== Supplied records

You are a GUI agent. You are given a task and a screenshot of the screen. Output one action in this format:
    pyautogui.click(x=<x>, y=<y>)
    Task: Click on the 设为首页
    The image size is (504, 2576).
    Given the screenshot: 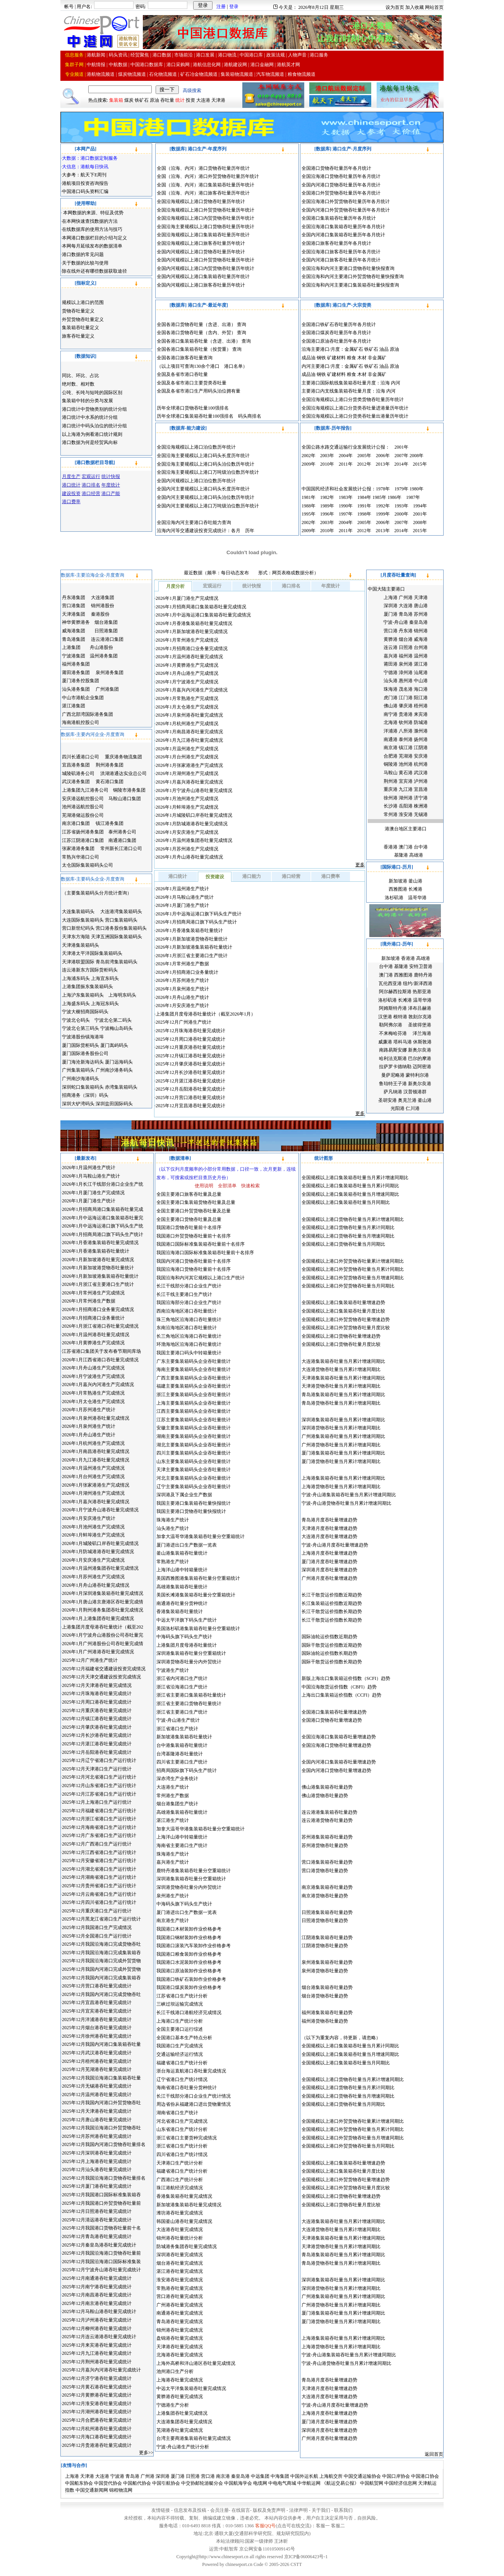 What is the action you would take?
    pyautogui.click(x=395, y=7)
    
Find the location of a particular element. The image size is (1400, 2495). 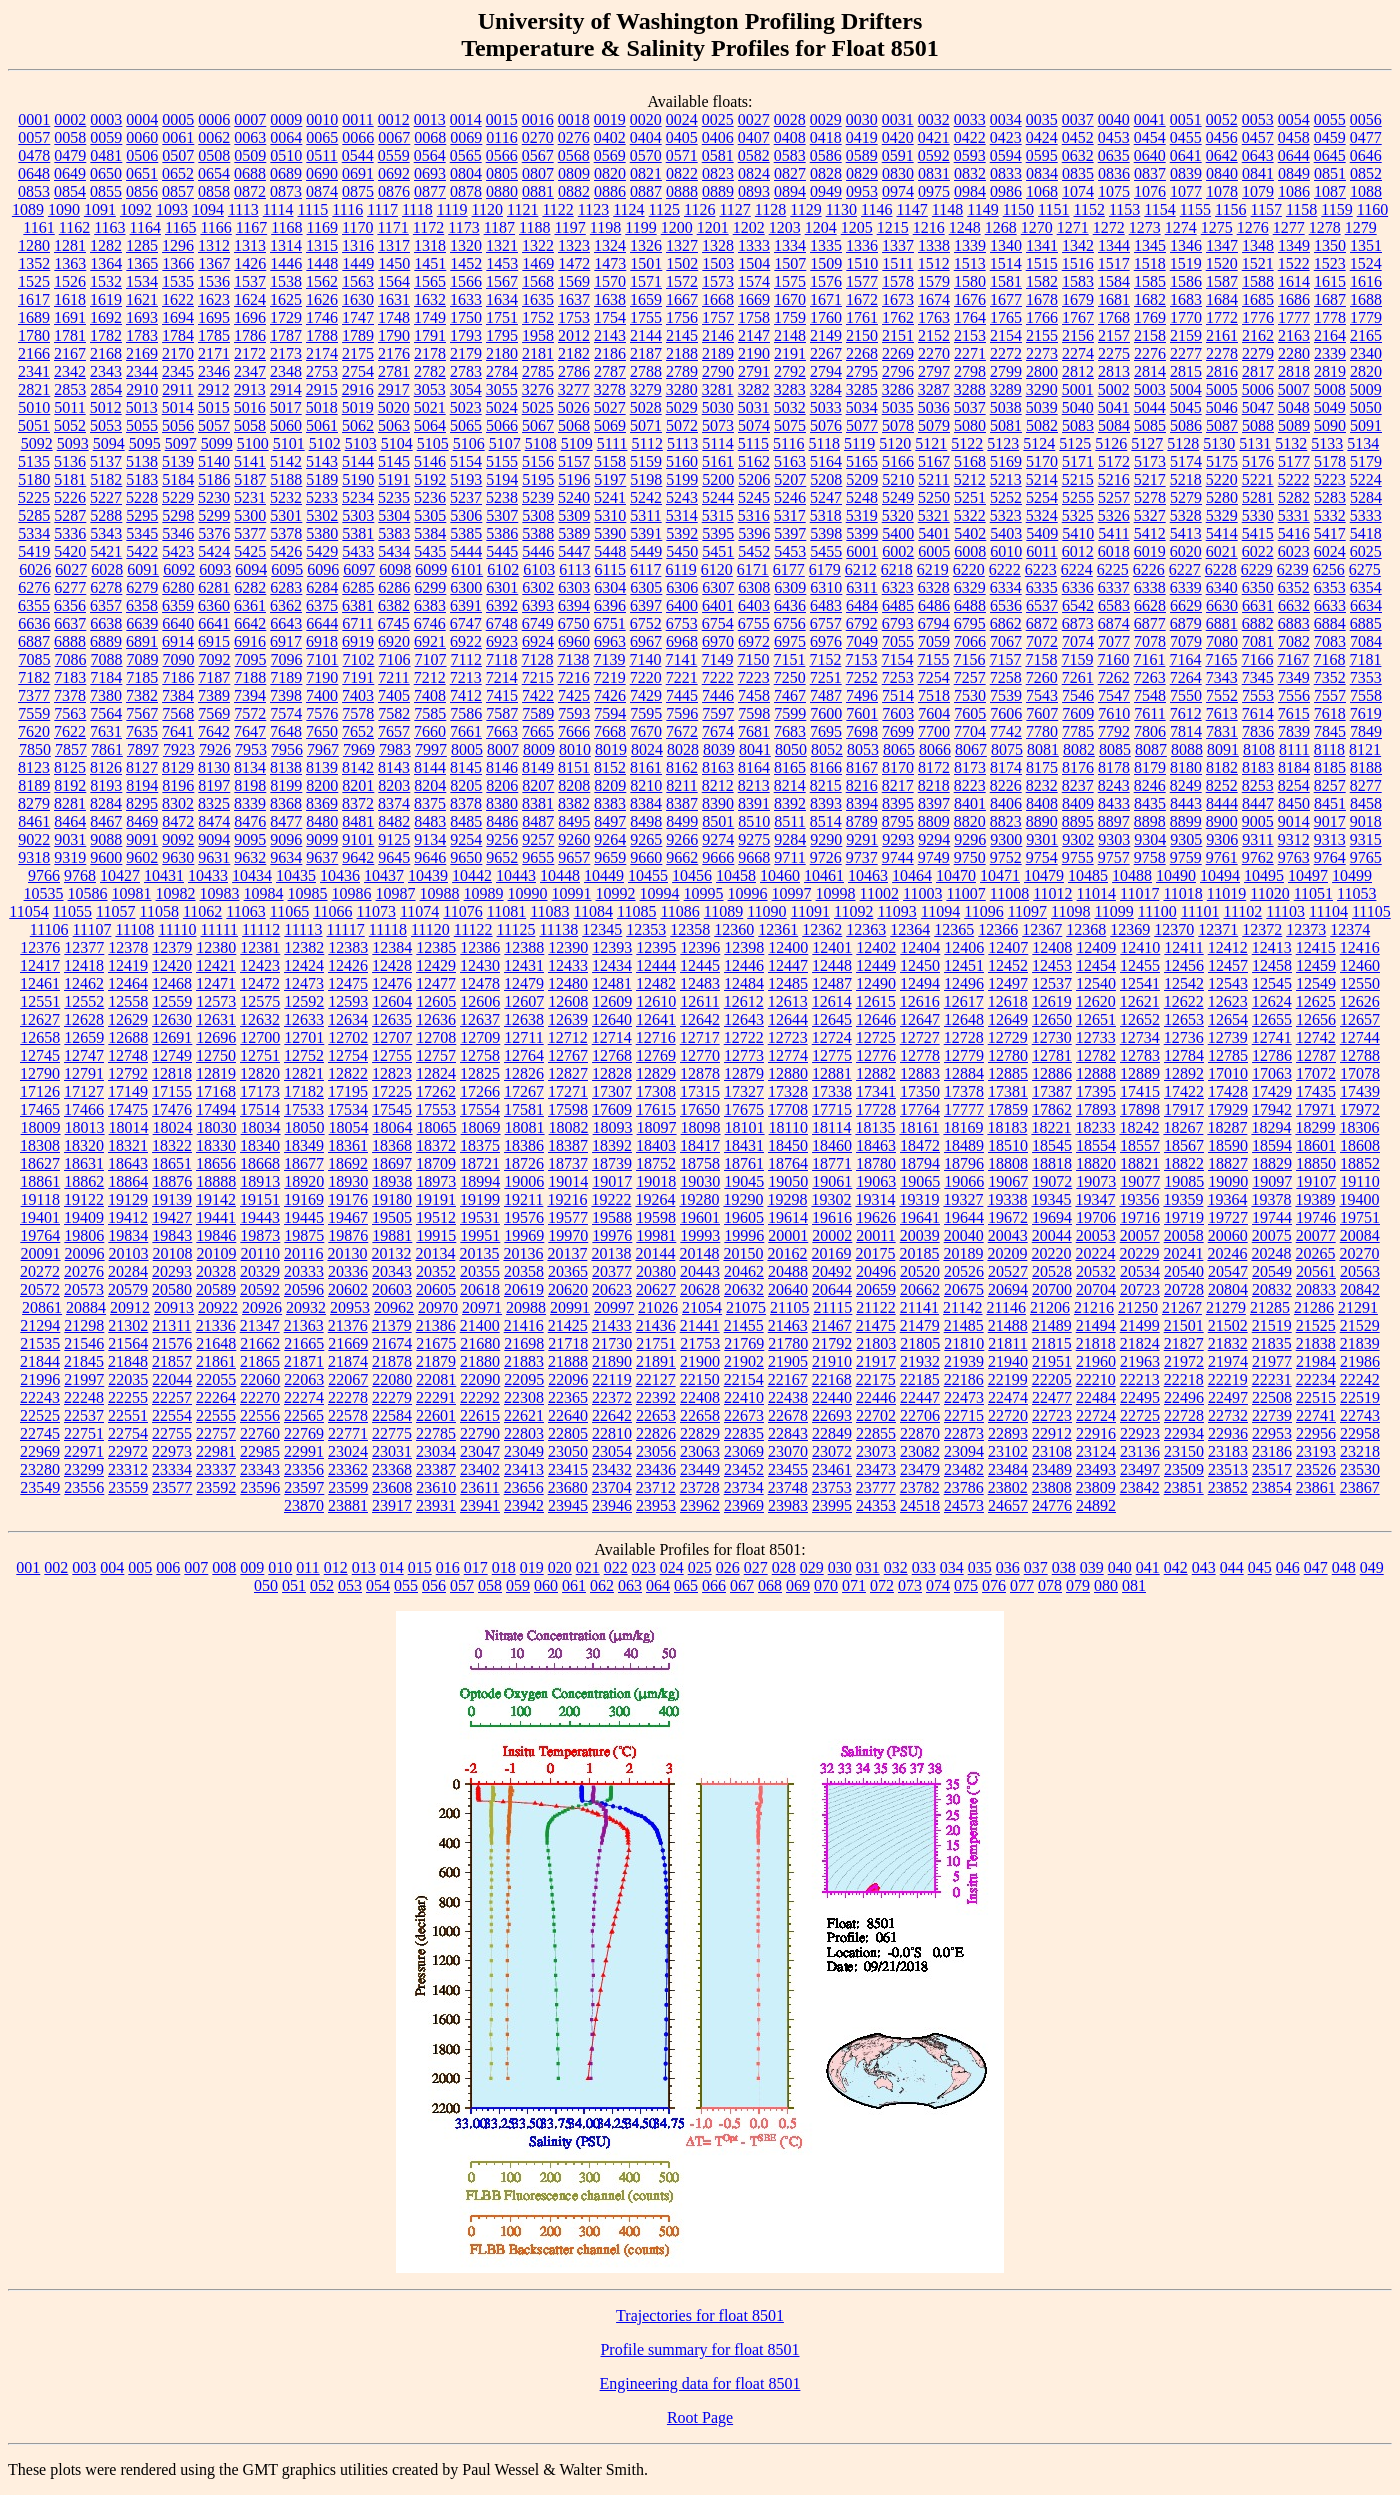

8461 is located at coordinates (34, 821).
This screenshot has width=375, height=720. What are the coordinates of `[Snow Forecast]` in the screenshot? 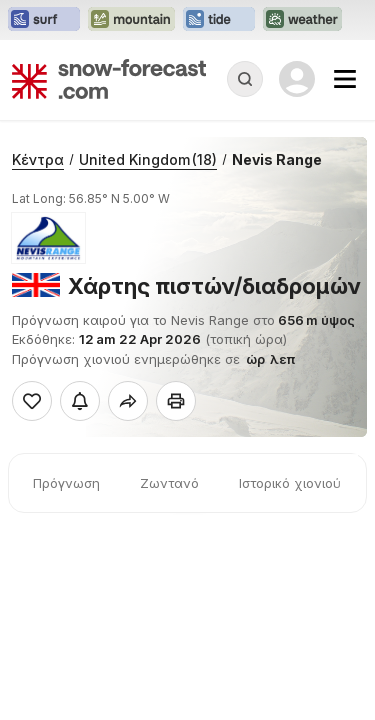 It's located at (109, 79).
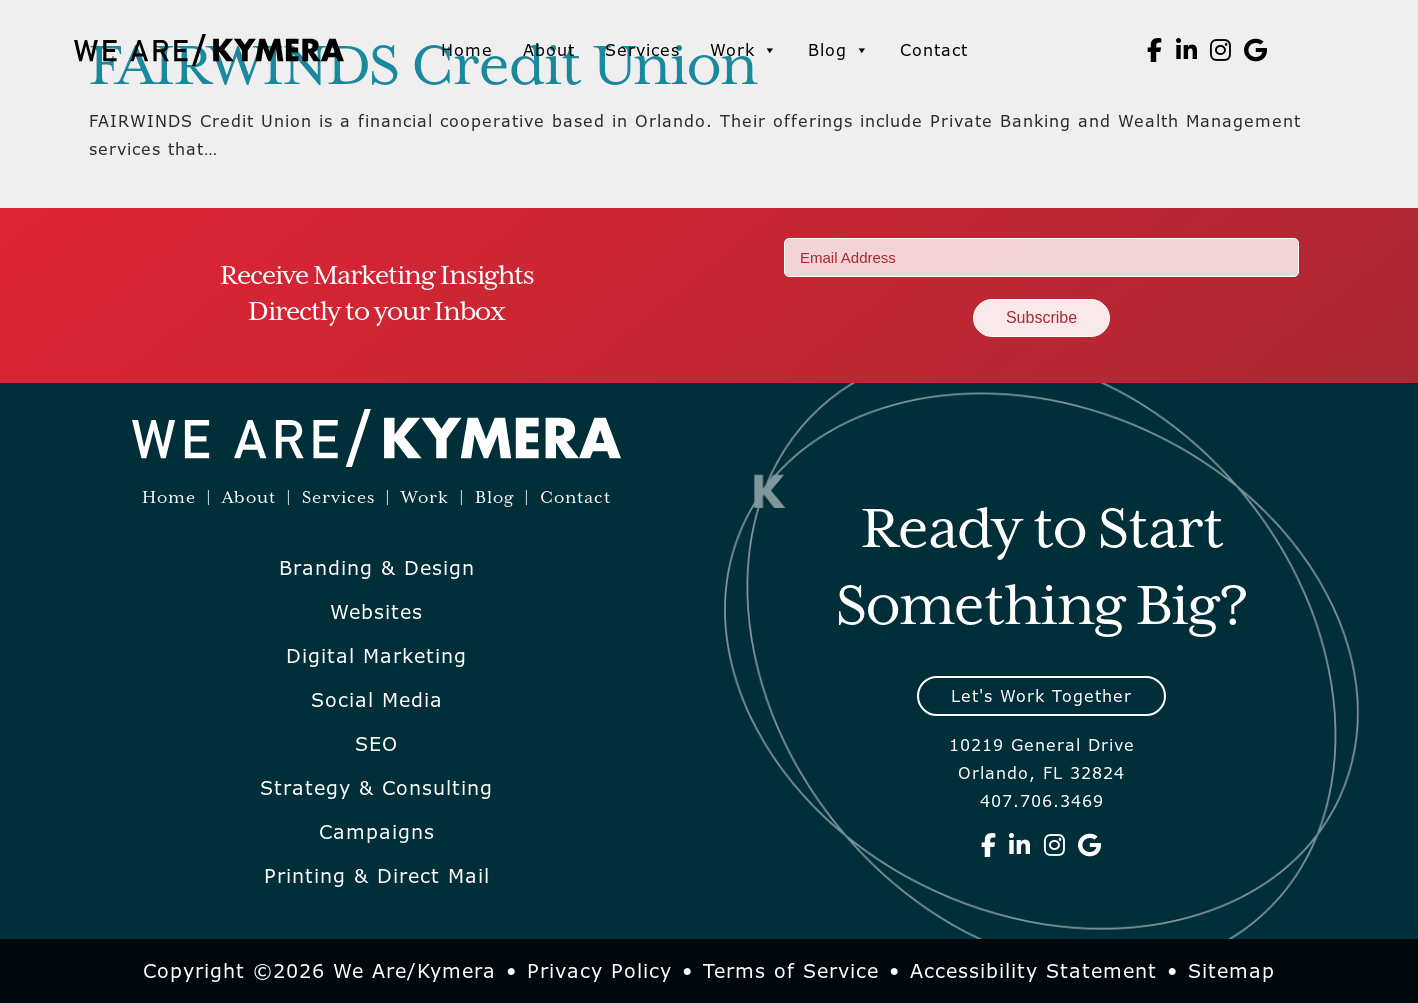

====

Every line from the top of the material above through the line holding "The image size is (504, 2576)." should be reproduced word for word, and nothing beyond it.

You are a GUI agent. You are given a task and a screenshot of the screen. Output one action in this format:
    pyautogui.click(x=<x>, y=<y>)
    Task: Click on the 设为首页
    The image size is (504, 2576).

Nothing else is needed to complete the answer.